Chinkapin Oak

Quercus muehlenbergii
Fagaceae (oaks)

A medium-sized, tall tree, often with large, low branches and a narrow, irregular crown.

Leaves alternate, simple, 4–8 inches long, 1–3½ inches wide, boradest near the base or above the middle, ending in a pointed tooth (but no bristles or tiny spines on the edges); distinctively coarsely serrated or wavy (like sawteeth) along entire margin; 8–13 teeth per side. Underside paler than top, with gray hairs and conspicuous veins.

Bark ashy gray, with shallow grooves and short, flaky ridges.

Twigs slender, yellowish- to reddish-brown, initially hairy, becoming smooth with age.

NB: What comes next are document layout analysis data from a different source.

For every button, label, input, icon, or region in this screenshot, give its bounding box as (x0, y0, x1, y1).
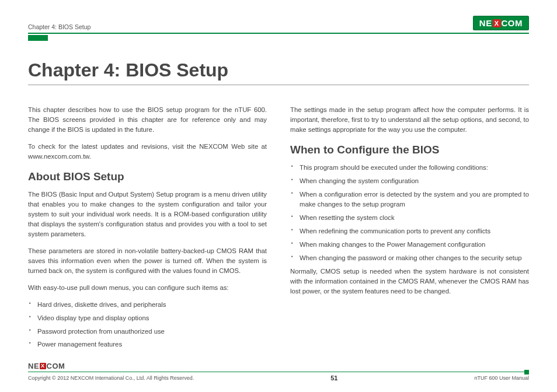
logo-text-post: COM (502, 18, 523, 28)
logo-x-icon: X (40, 363, 46, 369)
logo-text-post: COM (47, 362, 65, 370)
heading-about-bios: About BIOS Setup (28, 169, 267, 186)
about-bullet-list: Hard drives, diskette drives, and periph… (28, 300, 267, 350)
list-item: When making changes to the Power Managem… (291, 240, 529, 250)
right-closing-paragraph: Normally, CMOS setup is needed when the … (290, 267, 529, 296)
when-bullet-list: This program should be executed under th… (290, 163, 529, 263)
about-paragraph-3: With easy-to-use pull down menus, you ca… (28, 283, 267, 293)
list-item: When resetting the system clock (291, 213, 529, 223)
header-rule (28, 33, 529, 34)
logo-x-icon: X (493, 19, 501, 27)
running-head: Chapter 4: BIOS Setup (28, 23, 90, 30)
list-item: This program should be executed under th… (291, 163, 529, 173)
about-paragraph-2: These parameters are stored in non-volat… (28, 246, 267, 276)
logo-text-pre: NE (28, 362, 39, 370)
intro-paragraph-1: This chapter describes how to use the BI… (28, 105, 267, 135)
document-name: nTUF 600 User Manual (474, 375, 529, 381)
list-item: Power management features (29, 340, 267, 349)
list-item: When redefining the communication ports … (291, 226, 529, 236)
list-item: When changing the password or making oth… (291, 253, 529, 263)
footer-rule (28, 372, 529, 373)
footer-accent-block (524, 370, 529, 374)
list-item: Password protection from unauthorized us… (29, 327, 267, 337)
list-item: Video display type and display options (29, 313, 267, 323)
header-accent-block (28, 35, 48, 41)
page-number: 51 (330, 374, 337, 382)
copyright-text: Copyright © 2012 NEXCOM International Co… (28, 375, 194, 381)
page-footer: NE X COM Copyright © 2012 NEXCOM Interna… (28, 362, 529, 382)
about-paragraph-1: The BIOS (Basic Input and Output System)… (28, 190, 267, 239)
column-left: This chapter describes how to use the BI… (28, 105, 267, 353)
heading-when-configure: When to Configure the BIOS (290, 142, 529, 159)
list-item: Hard drives, diskette drives, and periph… (29, 300, 267, 310)
list-item: When changing the system configuration (291, 176, 529, 186)
logo-text-pre: NE (479, 18, 492, 28)
list-item: When a configuration error is detected b… (291, 190, 529, 209)
right-intro-paragraph: The settings made in the setup program a… (290, 105, 529, 135)
brand-logo-footer: NE X COM (28, 362, 529, 370)
brand-logo-header: NE X COM (473, 16, 529, 30)
column-right: The settings made in the setup program a… (290, 105, 529, 353)
intro-paragraph-2: To check for the latest updates and revi… (28, 142, 267, 162)
chapter-title: Chapter 4: BIOS Setup (28, 60, 529, 85)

Flowers April–May, in catkins.

Fruits September–October, acorns mostly solitary or in pairs, nut brown, shiny, broadest near the base and tapering slightly to the tip, ½–¾ inch long; cup covering about half the nut, bowl-shaped, thin, brown, hairy, the scales small, flattened; the seed sweet, edible, ripening in autumn of the first year.

Height: 60 to 100 feet.
Habitat and conservation: 
Most common in dry, rocky upland woods, on bluffs and in borders of glades, on soils derived from limestone or dolomite. Also found in moist bottomlands, floodplain forests and lower slopes along streams.
Distribution in Missouri: 
Common. This species is also called chestnut oak and yellow chestnut oak, since the leaves are similar to those of chestnuts. The name (also spelled "chinquapin") is derived from the Algonquian word "chinkomen," which itself translates to "chestnut." Algonquians of many tribes lived throughout eastern North America when Europeans arrived. Many English words for American plants, animals and places (like chinkapin, woodchuck and Massachusetts) are essentially Algonquian words.
Human connections: 
Most oaks were used medicinally by Native Americans because of the astringent properties of the bark. Chinkapin today is planted as a shade tree and is valuable for its lumber, which has many uses ranging from fuel to fence posts to cabinetry and furniture.
Ecosystem connections: 
This tree, like many other oaks in the "white oak group" (oaks that lack bristle-tips, or tiny spines, on the leaf margins), produces sweet acorns that are relished by many kinds of wildlife. These and other nuts, called "hard mast," are crucial winter foods for deer, turkey, grouse and many more.